(Beginning of Data to examine)

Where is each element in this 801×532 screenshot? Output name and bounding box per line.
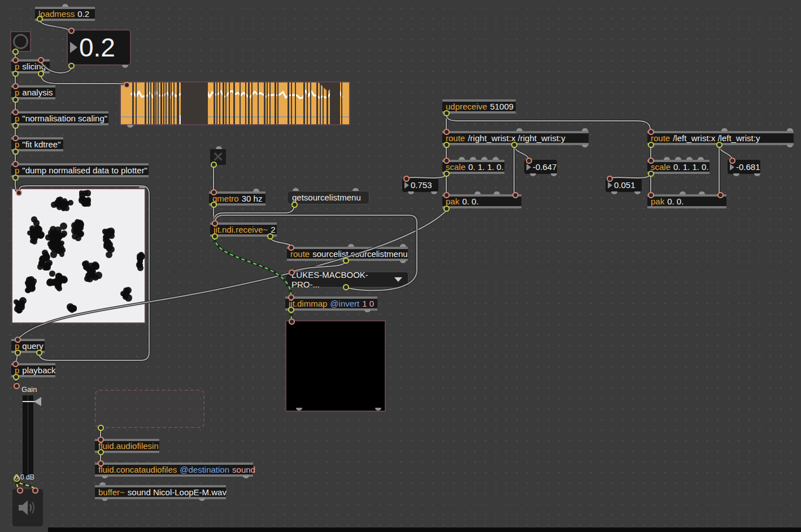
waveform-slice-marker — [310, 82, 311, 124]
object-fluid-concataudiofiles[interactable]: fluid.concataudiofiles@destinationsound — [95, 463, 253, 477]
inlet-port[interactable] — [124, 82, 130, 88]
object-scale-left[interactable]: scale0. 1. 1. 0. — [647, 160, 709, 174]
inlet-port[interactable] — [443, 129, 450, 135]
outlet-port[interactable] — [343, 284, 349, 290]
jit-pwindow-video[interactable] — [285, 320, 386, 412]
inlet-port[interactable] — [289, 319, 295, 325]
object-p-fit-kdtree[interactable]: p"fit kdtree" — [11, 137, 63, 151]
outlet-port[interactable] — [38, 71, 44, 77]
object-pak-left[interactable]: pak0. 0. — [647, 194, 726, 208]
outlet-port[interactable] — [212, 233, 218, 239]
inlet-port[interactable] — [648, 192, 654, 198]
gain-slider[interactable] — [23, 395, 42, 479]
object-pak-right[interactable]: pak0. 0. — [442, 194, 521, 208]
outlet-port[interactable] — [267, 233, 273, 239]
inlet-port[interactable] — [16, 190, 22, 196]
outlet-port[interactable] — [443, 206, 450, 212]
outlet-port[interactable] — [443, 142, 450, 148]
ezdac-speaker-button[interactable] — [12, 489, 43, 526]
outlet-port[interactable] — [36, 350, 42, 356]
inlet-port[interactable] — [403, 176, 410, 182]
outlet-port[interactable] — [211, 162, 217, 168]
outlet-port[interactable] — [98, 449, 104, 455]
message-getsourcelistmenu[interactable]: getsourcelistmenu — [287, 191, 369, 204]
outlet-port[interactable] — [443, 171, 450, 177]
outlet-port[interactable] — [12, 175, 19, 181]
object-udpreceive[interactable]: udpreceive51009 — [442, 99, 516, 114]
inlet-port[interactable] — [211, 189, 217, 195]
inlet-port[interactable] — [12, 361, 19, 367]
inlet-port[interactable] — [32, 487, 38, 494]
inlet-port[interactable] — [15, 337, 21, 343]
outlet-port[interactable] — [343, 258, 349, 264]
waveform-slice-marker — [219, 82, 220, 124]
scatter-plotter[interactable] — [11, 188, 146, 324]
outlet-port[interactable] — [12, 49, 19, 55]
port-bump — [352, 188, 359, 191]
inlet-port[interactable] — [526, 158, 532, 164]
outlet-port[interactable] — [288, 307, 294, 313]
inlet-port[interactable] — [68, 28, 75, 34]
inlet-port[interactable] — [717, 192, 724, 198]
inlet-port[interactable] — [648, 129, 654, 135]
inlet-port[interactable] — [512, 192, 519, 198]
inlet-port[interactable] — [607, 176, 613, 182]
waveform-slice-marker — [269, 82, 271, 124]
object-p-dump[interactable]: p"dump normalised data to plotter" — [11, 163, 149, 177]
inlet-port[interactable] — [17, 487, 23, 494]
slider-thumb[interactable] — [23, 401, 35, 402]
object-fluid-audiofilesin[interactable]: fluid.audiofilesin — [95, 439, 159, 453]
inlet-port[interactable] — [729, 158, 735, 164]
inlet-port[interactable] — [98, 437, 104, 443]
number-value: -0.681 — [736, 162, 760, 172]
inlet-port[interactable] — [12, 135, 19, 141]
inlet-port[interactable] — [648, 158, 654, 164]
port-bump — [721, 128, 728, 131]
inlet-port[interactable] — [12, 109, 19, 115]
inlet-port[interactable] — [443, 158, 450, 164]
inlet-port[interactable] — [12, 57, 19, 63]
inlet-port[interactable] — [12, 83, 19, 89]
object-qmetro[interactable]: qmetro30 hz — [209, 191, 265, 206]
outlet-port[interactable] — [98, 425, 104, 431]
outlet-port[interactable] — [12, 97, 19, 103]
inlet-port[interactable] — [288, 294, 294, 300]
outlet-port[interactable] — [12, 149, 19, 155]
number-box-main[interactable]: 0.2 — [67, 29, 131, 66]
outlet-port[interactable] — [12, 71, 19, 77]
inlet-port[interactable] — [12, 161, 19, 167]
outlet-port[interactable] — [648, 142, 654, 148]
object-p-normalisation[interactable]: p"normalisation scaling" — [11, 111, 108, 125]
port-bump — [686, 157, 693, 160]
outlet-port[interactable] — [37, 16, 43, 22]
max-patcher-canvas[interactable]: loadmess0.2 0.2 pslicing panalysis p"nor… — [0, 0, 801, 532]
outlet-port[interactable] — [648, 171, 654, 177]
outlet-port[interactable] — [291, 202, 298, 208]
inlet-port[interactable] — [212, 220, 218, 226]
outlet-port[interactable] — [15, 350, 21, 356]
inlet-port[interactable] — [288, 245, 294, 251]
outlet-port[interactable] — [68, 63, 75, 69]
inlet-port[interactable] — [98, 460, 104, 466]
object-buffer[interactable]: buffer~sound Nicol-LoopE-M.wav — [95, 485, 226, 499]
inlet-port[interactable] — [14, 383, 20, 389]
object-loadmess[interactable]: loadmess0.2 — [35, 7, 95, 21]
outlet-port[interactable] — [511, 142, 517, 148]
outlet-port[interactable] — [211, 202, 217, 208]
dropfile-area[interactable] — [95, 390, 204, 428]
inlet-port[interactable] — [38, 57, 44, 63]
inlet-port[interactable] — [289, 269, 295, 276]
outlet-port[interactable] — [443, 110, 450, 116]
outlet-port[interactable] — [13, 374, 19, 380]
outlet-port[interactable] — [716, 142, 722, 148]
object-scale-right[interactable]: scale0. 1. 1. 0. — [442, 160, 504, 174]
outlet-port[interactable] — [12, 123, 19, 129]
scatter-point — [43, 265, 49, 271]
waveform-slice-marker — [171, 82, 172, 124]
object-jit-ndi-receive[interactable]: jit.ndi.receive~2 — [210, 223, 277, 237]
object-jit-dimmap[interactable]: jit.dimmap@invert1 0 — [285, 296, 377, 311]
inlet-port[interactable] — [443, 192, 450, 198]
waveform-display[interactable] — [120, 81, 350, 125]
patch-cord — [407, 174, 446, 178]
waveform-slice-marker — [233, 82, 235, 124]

(End of Data to examine)

● Instructions to follow: When you copy the data, keep every line exact and drop the pictures.

● Answer space:
Where is each element in this 801×532 screenshot? Output name and bounding box per line.
waveform-slice-marker — [310, 82, 311, 124]
object-fluid-concataudiofiles[interactable]: fluid.concataudiofiles@destinationsound — [95, 463, 253, 477]
inlet-port[interactable] — [124, 82, 130, 88]
object-scale-left[interactable]: scale0. 1. 1. 0. — [647, 160, 709, 174]
inlet-port[interactable] — [443, 129, 450, 135]
outlet-port[interactable] — [343, 284, 349, 290]
jit-pwindow-video[interactable] — [285, 320, 386, 412]
inlet-port[interactable] — [289, 319, 295, 325]
object-p-fit-kdtree[interactable]: p"fit kdtree" — [11, 137, 63, 151]
outlet-port[interactable] — [38, 71, 44, 77]
object-pak-left[interactable]: pak0. 0. — [647, 194, 726, 208]
outlet-port[interactable] — [212, 233, 218, 239]
inlet-port[interactable] — [648, 192, 654, 198]
gain-slider[interactable] — [23, 395, 42, 479]
object-pak-right[interactable]: pak0. 0. — [442, 194, 521, 208]
outlet-port[interactable] — [267, 233, 273, 239]
inlet-port[interactable] — [16, 190, 22, 196]
outlet-port[interactable] — [443, 206, 450, 212]
outlet-port[interactable] — [443, 142, 450, 148]
ezdac-speaker-button[interactable] — [12, 489, 43, 526]
outlet-port[interactable] — [36, 350, 42, 356]
inlet-port[interactable] — [403, 176, 410, 182]
outlet-port[interactable] — [211, 162, 217, 168]
outlet-port[interactable] — [98, 449, 104, 455]
message-getsourcelistmenu[interactable]: getsourcelistmenu — [287, 191, 369, 204]
outlet-port[interactable] — [443, 171, 450, 177]
outlet-port[interactable] — [12, 175, 19, 181]
object-udpreceive[interactable]: udpreceive51009 — [442, 99, 516, 114]
inlet-port[interactable] — [211, 189, 217, 195]
inlet-port[interactable] — [12, 361, 19, 367]
inlet-port[interactable] — [32, 487, 38, 494]
inlet-port[interactable] — [15, 337, 21, 343]
outlet-port[interactable] — [343, 258, 349, 264]
waveform-slice-marker — [219, 82, 220, 124]
scatter-plotter[interactable] — [11, 188, 146, 324]
outlet-port[interactable] — [12, 49, 19, 55]
port-bump — [352, 188, 359, 191]
inlet-port[interactable] — [526, 158, 532, 164]
outlet-port[interactable] — [288, 307, 294, 313]
inlet-port[interactable] — [68, 28, 75, 34]
inlet-port[interactable] — [717, 192, 724, 198]
inlet-port[interactable] — [648, 129, 654, 135]
inlet-port[interactable] — [512, 192, 519, 198]
inlet-port[interactable] — [607, 176, 613, 182]
waveform-slice-marker — [269, 82, 271, 124]
object-p-dump[interactable]: p"dump normalised data to plotter" — [11, 163, 149, 177]
inlet-port[interactable] — [17, 487, 23, 494]
slider-thumb[interactable] — [23, 401, 35, 402]
object-fluid-audiofilesin[interactable]: fluid.audiofilesin — [95, 439, 159, 453]
inlet-port[interactable] — [729, 158, 735, 164]
inlet-port[interactable] — [98, 437, 104, 443]
number-value: -0.681 — [736, 162, 760, 172]
inlet-port[interactable] — [12, 135, 19, 141]
inlet-port[interactable] — [648, 158, 654, 164]
port-bump — [721, 128, 728, 131]
inlet-port[interactable] — [12, 109, 19, 115]
inlet-port[interactable] — [443, 158, 450, 164]
inlet-port[interactable] — [12, 57, 19, 63]
inlet-port[interactable] — [12, 83, 19, 89]
object-qmetro[interactable]: qmetro30 hz — [209, 191, 265, 206]
outlet-port[interactable] — [98, 425, 104, 431]
outlet-port[interactable] — [12, 97, 19, 103]
inlet-port[interactable] — [288, 294, 294, 300]
outlet-port[interactable] — [12, 149, 19, 155]
number-box-main[interactable]: 0.2 — [67, 29, 131, 66]
outlet-port[interactable] — [12, 71, 19, 77]
inlet-port[interactable] — [12, 161, 19, 167]
outlet-port[interactable] — [648, 142, 654, 148]
object-p-normalisation[interactable]: p"normalisation scaling" — [11, 111, 108, 125]
port-bump — [686, 157, 693, 160]
outlet-port[interactable] — [37, 16, 43, 22]
max-patcher-canvas[interactable]: loadmess0.2 0.2 pslicing panalysis p"nor… — [0, 0, 801, 532]
outlet-port[interactable] — [648, 171, 654, 177]
outlet-port[interactable] — [291, 202, 298, 208]
inlet-port[interactable] — [212, 220, 218, 226]
outlet-port[interactable] — [15, 350, 21, 356]
inlet-port[interactable] — [288, 245, 294, 251]
outlet-port[interactable] — [68, 63, 75, 69]
inlet-port[interactable] — [98, 460, 104, 466]
object-buffer[interactable]: buffer~sound Nicol-LoopE-M.wav — [95, 485, 226, 499]
inlet-port[interactable] — [14, 383, 20, 389]
object-loadmess[interactable]: loadmess0.2 — [35, 7, 95, 21]
outlet-port[interactable] — [511, 142, 517, 148]
outlet-port[interactable] — [211, 202, 217, 208]
dropfile-area[interactable] — [95, 390, 204, 428]
inlet-port[interactable] — [38, 57, 44, 63]
inlet-port[interactable] — [289, 269, 295, 276]
outlet-port[interactable] — [443, 110, 450, 116]
outlet-port[interactable] — [13, 374, 19, 380]
outlet-port[interactable] — [716, 142, 722, 148]
object-scale-right[interactable]: scale0. 1. 1. 0. — [442, 160, 504, 174]
outlet-port[interactable] — [12, 123, 19, 129]
scatter-point — [43, 265, 49, 271]
waveform-slice-marker — [171, 82, 172, 124]
object-jit-ndi-receive[interactable]: jit.ndi.receive~2 — [210, 223, 277, 237]
object-jit-dimmap[interactable]: jit.dimmap@invert1 0 — [285, 296, 377, 311]
inlet-port[interactable] — [443, 192, 450, 198]
waveform-display[interactable] — [120, 81, 350, 125]
patch-cord — [407, 174, 446, 178]
waveform-slice-marker — [233, 82, 235, 124]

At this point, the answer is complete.